### YOUR TASK
Your task is to repeat exactly the lines below between the line holding "घरेलू एलपीजी सिलेंडर की कीमतों में 29 रुपये" and the line holding "एलपीजी सिलेंडर की कीमत 913", inclusive, and only those.
═══
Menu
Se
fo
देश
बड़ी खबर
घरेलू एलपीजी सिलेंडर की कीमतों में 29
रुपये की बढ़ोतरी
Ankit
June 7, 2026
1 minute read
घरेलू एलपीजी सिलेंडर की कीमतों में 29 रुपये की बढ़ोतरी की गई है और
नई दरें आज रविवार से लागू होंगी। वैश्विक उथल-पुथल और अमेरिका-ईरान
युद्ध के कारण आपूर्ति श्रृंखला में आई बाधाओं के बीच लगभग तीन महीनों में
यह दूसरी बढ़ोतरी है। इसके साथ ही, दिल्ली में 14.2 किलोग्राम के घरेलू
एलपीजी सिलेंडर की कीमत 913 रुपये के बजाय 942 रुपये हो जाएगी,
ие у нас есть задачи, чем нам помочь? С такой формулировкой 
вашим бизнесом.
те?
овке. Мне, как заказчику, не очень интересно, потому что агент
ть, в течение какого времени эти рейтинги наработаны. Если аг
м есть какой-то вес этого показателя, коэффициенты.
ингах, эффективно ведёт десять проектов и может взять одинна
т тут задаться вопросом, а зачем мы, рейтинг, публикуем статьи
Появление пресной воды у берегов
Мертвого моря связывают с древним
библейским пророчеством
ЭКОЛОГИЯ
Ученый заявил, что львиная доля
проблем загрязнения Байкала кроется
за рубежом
═══
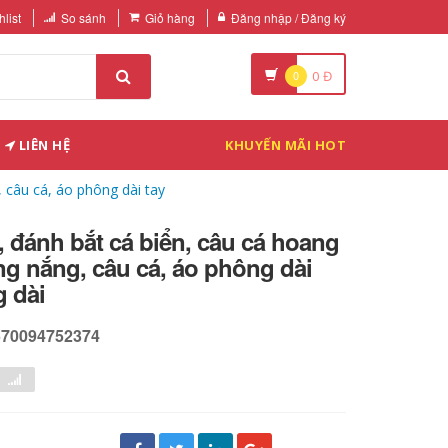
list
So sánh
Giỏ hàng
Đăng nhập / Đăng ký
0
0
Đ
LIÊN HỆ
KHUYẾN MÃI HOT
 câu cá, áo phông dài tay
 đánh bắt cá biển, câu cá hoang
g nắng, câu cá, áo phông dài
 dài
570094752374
═══
### ANSWER TO THIS EXERCISE
घरेलू एलपीजी सिलेंडर की कीमतों में 29 रुपये की बढ़ोतरी की गई है और
नई दरें आज रविवार से लागू होंगी। वैश्विक उथल-पुथल और अमेरिका-ईरान
युद्ध के कारण आपूर्ति श्रृंखला में आई बाधाओं के बीच लगभग तीन महीनों में
यह दूसरी बढ़ोतरी है। इसके साथ ही, दिल्ली में 14.2 किलोग्राम के घरेलू
एलपीजी सिलेंडर की कीमत 913 रुपये के बजाय 942 रुपये हो जाएगी,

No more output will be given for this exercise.